Il y a du monde à la tribune

Si la mobilisation se mesurait au nombre de tribunes publiées, février 2020 aurait tout d’un mai 68 de la recherche…

 Ce ne sont pas moins de cinq tribunes à propos de la LPPR parues dans Le Monde (derrière un paywall malvenu), dont une de Frédérique Vidal herself, qui sont venues pimenter le débat en ce début de mois de février fiévreux (big up pour l’allitération).
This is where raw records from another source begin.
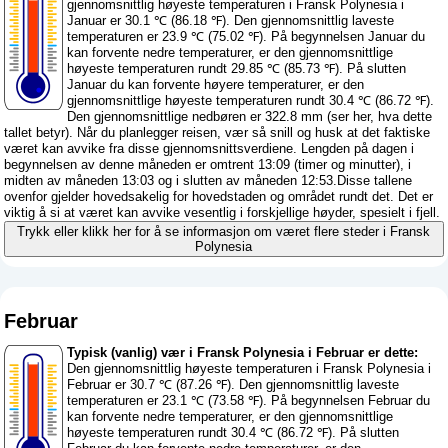
gjennomsnittlig høyeste temperaturen i Fransk Polynesia i
Januar er 30.1 ℃ (86.18 ℉). Den gjennomsnittlig laveste
temperaturen er 23.9 ℃ (75.02 ℉). På begynnelsen Januar du
kan forvente nedre temperaturer, er den gjennomsnittlige
høyeste temperaturen rundt 29.85 ℃ (85.73 ℉). På slutten
Januar du kan forvente høyere temperaturer, er den
gjennomsnittlige høyeste temperaturen rundt 30.4 ℃ (86.72 ℉).
Den gjennomsnittlige nedbøren er 322.8 mm (
ser her, hva dette
tallet betyr
). Når du planlegger reisen, vær så snill og husk at det faktiske
været kan avvike fra disse gjennomsnittsverdiene. Lengden på dagen i
begynnelsen av denne måneden er omtrent 13:09 (timer og minutter), i
midten av måneden 13:03 og i slutten av måneden 12:53.Disse tallene
ovenfor gjelder hovedsakelig for hovedstaden og området rundt det. Det er
viktig å si at været kan avvike vesentlig i forskjellige høyder, spesielt i fjell.
Trykk eller klikk her for å se informasjon om været flere steder i Fransk
Polynesia
Februar
Typisk (vanlig) vær i Fransk Polynesia i Februar er dette:
Den gjennomsnittlig høyeste temperaturen i Fransk Polynesia i
Februar er 30.7 ℃ (87.26 ℉). Den gjennomsnittlig laveste
temperaturen er 23.1 ℃ (73.58 ℉). På begynnelsen Februar du
kan forvente nedre temperaturer, er den gjennomsnittlige
høyeste temperaturen rundt 30.4 ℃ (86.72 ℉). På slutten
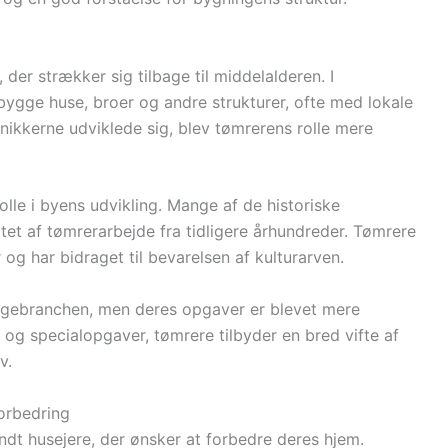
der strækker sig tilbage til middelalderen. I
bygge huse, broer og andre strukturer, ofte med lokale
nikkerne udviklede sig, blev tømrerens rolle mere
olle i byens udvikling. Mange af de historiske
atet af tømrerarbejde fra tidligere århundreder. Tømrere
 og har bidraget til bevarelsen af kulturarven.
byggebranchen, men deres opgaver er blevet mere
i og specialopgaver, tømrere tilbyder en bred vifte af
v.
forbedring
ndt husejere, der ønsker at forbedre deres hjem.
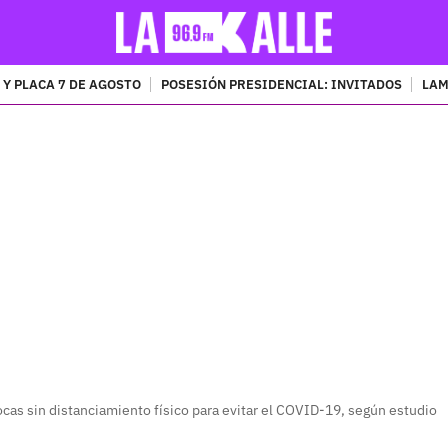
 Y PLACA 7 DE AGOSTO
POSESIÓN PRESIDENCIAL: INVITADOS
LAM
PUBLICIDAD
cas sin distanciamiento físico para evitar el COVID-19, según estudio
On les a classées par pure taquinerie de la plus “LPPR compatible” à la moins “LPPR compatible” : 

Tout d’abord, of course, celle de Frédérique Vidal elle-même : « A mes collègues scientifiques, je veux dire que le gouvernement a entendu leur appel à réinvestir massivement dans la recherche » ;

Le texte de Philippe Froguel : « Vite une loi pour une science française productive, imaginative et compétitive », qui répond d’ailleurs à la numéro 4 de notre classement ;

L’analyse de Christine Musselin : « La Loi de programmation pluriannuelle pour la recherche ne doit pas consacrer une seule forme d’excellence » ;

La diatribe de 700 directeurs de laboratoires : « Notre politique de recherche serait-elle faite par et pour 1 % des scientifiques ? » ;

Une charge d’un collectif de chercheuses et d’universitaires spécialistes du genre : « Une réforme néolibérale contre la science et les femmes ».